Task to complete: From the records below, return every line containing the word "capacidade".

Data provided Block Start

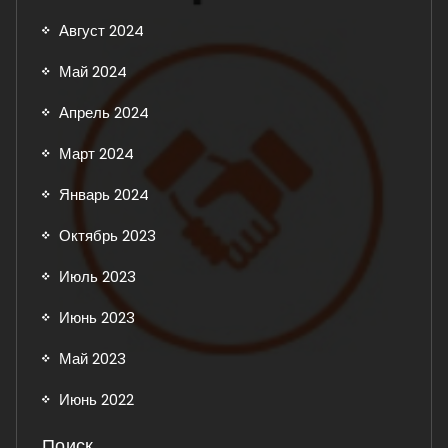
Август 2024
Май 2024
Апрель 2024
Март 2024
Январь 2024
Октябрь 2023
Июль 2023
Июнь 2023
Май 2023
Июнь 2022
Поиск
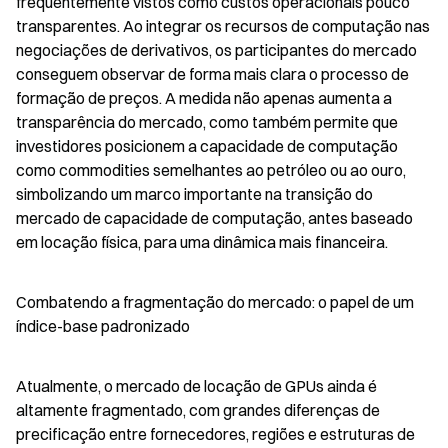
frequentemente vistos como custos operacionais pouco 
transparentes. Ao integrar os recursos de computação nas 
negociações de derivativos, os participantes do mercado 
conseguem observar de forma mais clara o processo de 
formação de preços. A medida não apenas aumenta a 
transparência do mercado, como também permite que 
investidores posicionem a capacidade de computação 
como commodities semelhantes ao petróleo ou ao ouro, 
simbolizando um marco importante na transição do 
mercado de capacidade de computação, antes baseado 
em locação física, para uma dinâmica mais financeira.
Combatendo a fragmentação do mercado: o papel de um 
índice-base padronizado
Atualmente, o mercado de locação de GPUs ainda é 
altamente fragmentado, com grandes diferenças de 
precificação entre fornecedores, regiões e estruturas de 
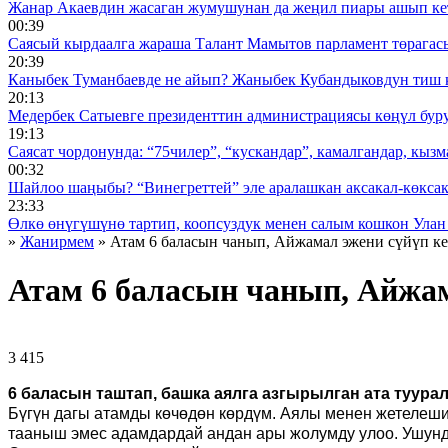
Жанар Акаевдин жасаган жумушунан да жеңил пиары ашып ке
00:39
Саясый кырдаалга жараша Талант Мамытов парламент төрагас
20:39
Каныбек Туманбаевде не айып? Жаныбек Кубандыковдун тиш 
20:13
Медербек Сатыевге президенттин администрациясы көңүл буруш
19:13
Саясат чордонунда: “75чилер”, “кускандар”, камалгандар, кызма
00:32
Шайлоо шаңыбы? “Винегреттей” эле аралашкан аксакал-көксака
23:33
Өлкө өнүгүшүнө тартип, коопсуздук менен салым кошкон Улан
»
Жанирмем
» Атам 6 баласын чанып, Айжамал эжени сүйүп кет
Атам 6 баласын чанып, Айжама
3 415 ᠌ ᠌ ᠌ ᠌᠌ ᠌ ᠌᠌
6 баласын таштап, башка аялга азгырылган ата туур
Бүгүн дагы атамды көчөдөн көрдүм. Аялы менен жетелешип,
тааныш эмес адамдардай андан ары жолумду улоо. Ушун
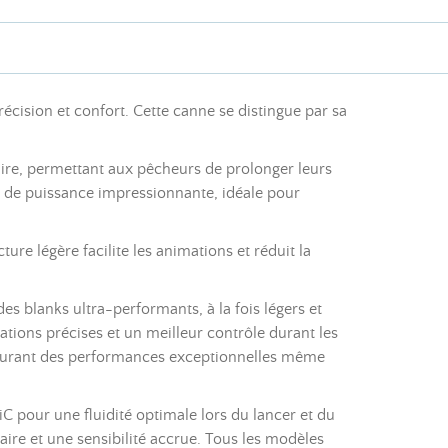
récision et confort. Cette canne se distingue par sa
laire, permettant aux pêcheurs de prolonger leurs
e de puissance impressionnante, idéale pour
ture légère facilite les animations et réduit la
es blanks ultra-performants, à la fois légers et
mations précises et un meilleur contrôle durant les
 assurant des performances exceptionnelles même
 pour une fluidité optimale lors du lancer et du
ire et une sensibilité accrue. Tous les modèles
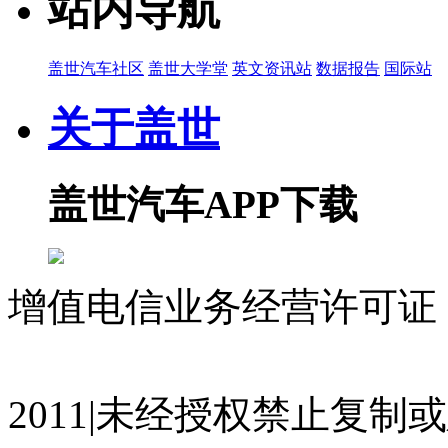
站内导航
盖世汽车社区
盖世大学堂
英文资讯站
数据报告
国际站
关于盖世
盖世汽车APP下载
增值电信业务经营许可证 沪
07023350号
沪公网安备 310
2011|未经授权禁止复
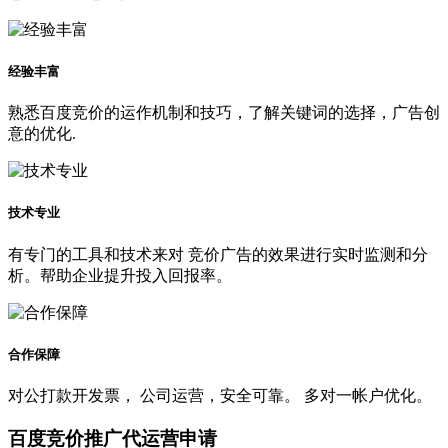
经验丰富
熟悉百度竞价的运作机制和技巧，了解关键词的选择，广告创
意的优化.
技术专业
有专门的工具和技术来对 竞价广告的效果进行实时监测和分
析。帮助企业提升投入回报率。
合作保障
对公打款开发票， 公司运营，安全可靠。 多对一帐户优化。
百度竞价推广代运营申请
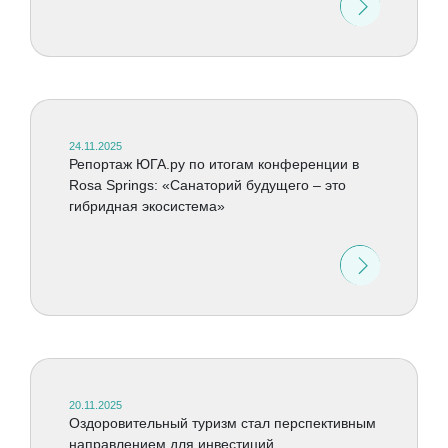
24.11.2025
Репортаж ЮГА.ру по итогам конференции в
Rosa Springs: «Санаторий будущего – это
гибридная экосистема»
20.11.2025
Оздоровительный туризм стал перспективным
направлением для инвестиций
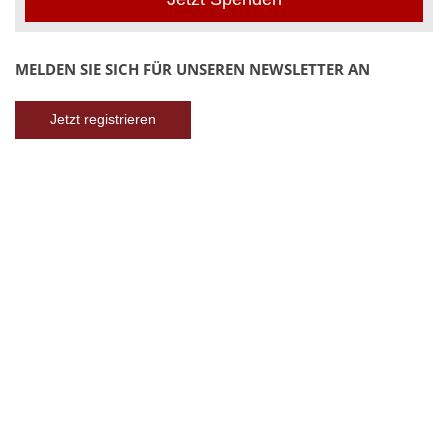
MELDEN SIE SICH FÜR UNSEREN NEWSLETTER AN
Jetzt registrieren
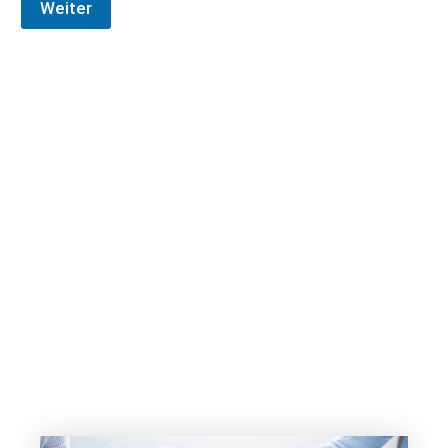
Weiter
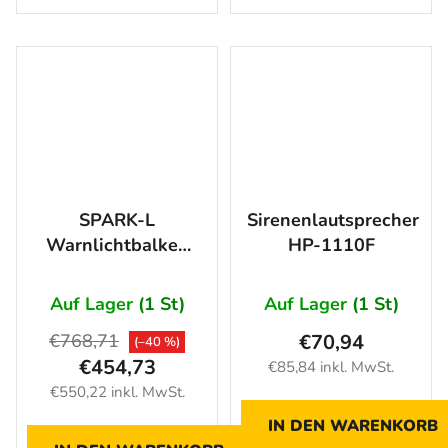
SPARK-L
Sirenenlautsprecher
Warnlichtbalken
HP-1110F
1230 mm mit
LAUTSPRECHER,
Auf Lager
(1 St)
Auf Lager
(1 St)
54 LED, 12/24V,
€768,71
€70,94
(–40 %)
BLAU-ROT
€454,73
€85,84 inkl. MwSt.
€550,22 inkl. MwSt.
IN DEN WARENKORB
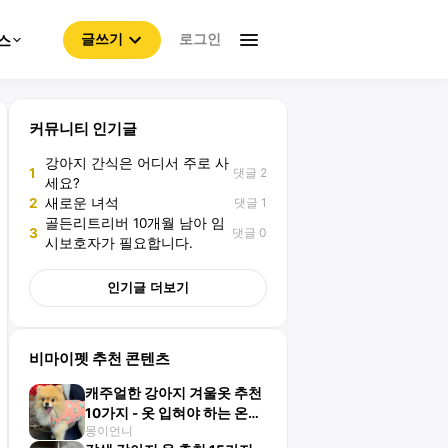
로그인
스
글쓰기
커뮤니티 인기글
강아지 간식은 어디서 주로 사
댓글 2
1
세요?
댓글 1
2
새로운 녀석
골든리트리버 10개월 남아 임
댓글 0
3
시보호자가 필요합니다.
인기글 더보기
비마이펫 추천 콘텐츠
캐주얼한 강아지 겨울옷 추천
10가지 - 옷 입혀야 하는 온도
몽이언니
는?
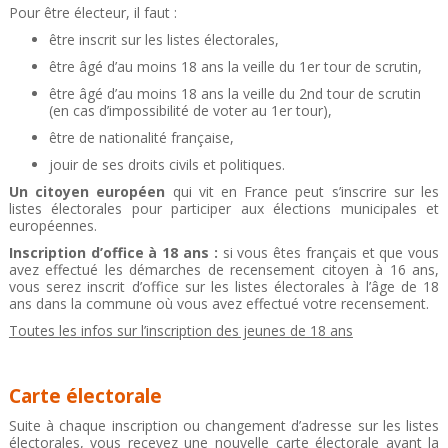
Pour être électeur, il faut :
être inscrit sur les listes électorales,
être âgé d’au moins 18 ans la veille du 1er tour de scrutin,
être âgé d’au moins 18 ans la veille du 2nd tour de scrutin
(en cas d’impossibilité de voter au 1er tour),
être de nationalité française,
jouir de ses droits civils et politiques.
Un citoyen européen
qui vit en France peut s’inscrire sur les
listes électorales pour participer aux élections municipales et
européennes.
Inscription d’office à 18 ans :
si vous êtes français et que vous
avez effectué les démarches de recensement citoyen à 16 ans,
vous serez inscrit d’office sur les listes électorales à l’âge de 18
ans dans la commune où vous avez effectué votre recensement.
Toutes les infos sur l’inscription des jeunes de 18 ans
Carte électorale
Suite à chaque inscription ou changement d’adresse sur les listes
électorales, vous recevez une nouvelle carte électorale avant la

Data provided Block End

Answer space:
investidores posicionem a capacidade de computação 
mercado de capacidade de computação, antes baseado 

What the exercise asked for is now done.